## About this task
The whole of the data is to be duplicated precisely.

## Data extracts
____________________

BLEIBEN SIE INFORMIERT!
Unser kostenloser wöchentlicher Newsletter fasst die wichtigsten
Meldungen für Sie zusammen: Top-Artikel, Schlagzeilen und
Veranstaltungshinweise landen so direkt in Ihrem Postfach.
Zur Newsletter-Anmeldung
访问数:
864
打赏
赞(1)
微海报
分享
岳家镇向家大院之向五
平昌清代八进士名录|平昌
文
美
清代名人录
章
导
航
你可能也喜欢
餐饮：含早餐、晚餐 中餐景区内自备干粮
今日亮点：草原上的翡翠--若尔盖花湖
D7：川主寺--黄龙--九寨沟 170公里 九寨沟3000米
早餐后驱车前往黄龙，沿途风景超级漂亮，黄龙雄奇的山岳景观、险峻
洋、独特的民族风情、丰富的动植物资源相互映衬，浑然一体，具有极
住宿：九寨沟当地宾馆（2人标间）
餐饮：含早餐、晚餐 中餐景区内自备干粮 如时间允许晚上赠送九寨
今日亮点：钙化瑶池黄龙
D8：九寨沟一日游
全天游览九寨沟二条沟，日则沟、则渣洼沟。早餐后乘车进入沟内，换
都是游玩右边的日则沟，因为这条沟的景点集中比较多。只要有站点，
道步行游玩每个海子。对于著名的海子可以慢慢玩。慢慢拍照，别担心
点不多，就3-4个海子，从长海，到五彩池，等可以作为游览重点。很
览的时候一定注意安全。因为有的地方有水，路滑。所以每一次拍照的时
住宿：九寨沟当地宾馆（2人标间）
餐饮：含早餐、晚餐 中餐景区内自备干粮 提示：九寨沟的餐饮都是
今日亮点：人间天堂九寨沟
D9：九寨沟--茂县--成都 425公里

____________________

## Answer area
BLEIBEN SIE INFORMIERT!
Unser kostenloser wöchentlicher Newsletter fasst die wichtigsten
Meldungen für Sie zusammen: Top-Artikel, Schlagzeilen und
Veranstaltungshinweise landen so direkt in Ihrem Postfach.
Zur Newsletter-Anmeldung
访问数:
864
打赏
赞(1)
微海报
分享
岳家镇向家大院之向五
平昌清代八进士名录|平昌
文
美
清代名人录
章
导
航
你可能也喜欢
餐饮：含早餐、晚餐 中餐景区内自备干粮
今日亮点：草原上的翡翠--若尔盖花湖
D7：川主寺--黄龙--九寨沟 170公里 九寨沟3000米
早餐后驱车前往黄龙，沿途风景超级漂亮，黄龙雄奇的山岳景观、险峻
洋、独特的民族风情、丰富的动植物资源相互映衬，浑然一体，具有极
住宿：九寨沟当地宾馆（2人标间）
餐饮：含早餐、晚餐 中餐景区内自备干粮 如时间允许晚上赠送九寨
今日亮点：钙化瑶池黄龙
D8：九寨沟一日游
全天游览九寨沟二条沟，日则沟、则渣洼沟。早餐后乘车进入沟内，换
都是游玩右边的日则沟，因为这条沟的景点集中比较多。只要有站点，
道步行游玩每个海子。对于著名的海子可以慢慢玩。慢慢拍照，别担心
点不多，就3-4个海子，从长海，到五彩池，等可以作为游览重点。很
览的时候一定注意安全。因为有的地方有水，路滑。所以每一次拍照的时
住宿：九寨沟当地宾馆（2人标间）
餐饮：含早餐、晚餐 中餐景区内自备干粮 提示：九寨沟的餐饮都是
今日亮点：人间天堂九寨沟
D9：九寨沟--茂县--成都 425公里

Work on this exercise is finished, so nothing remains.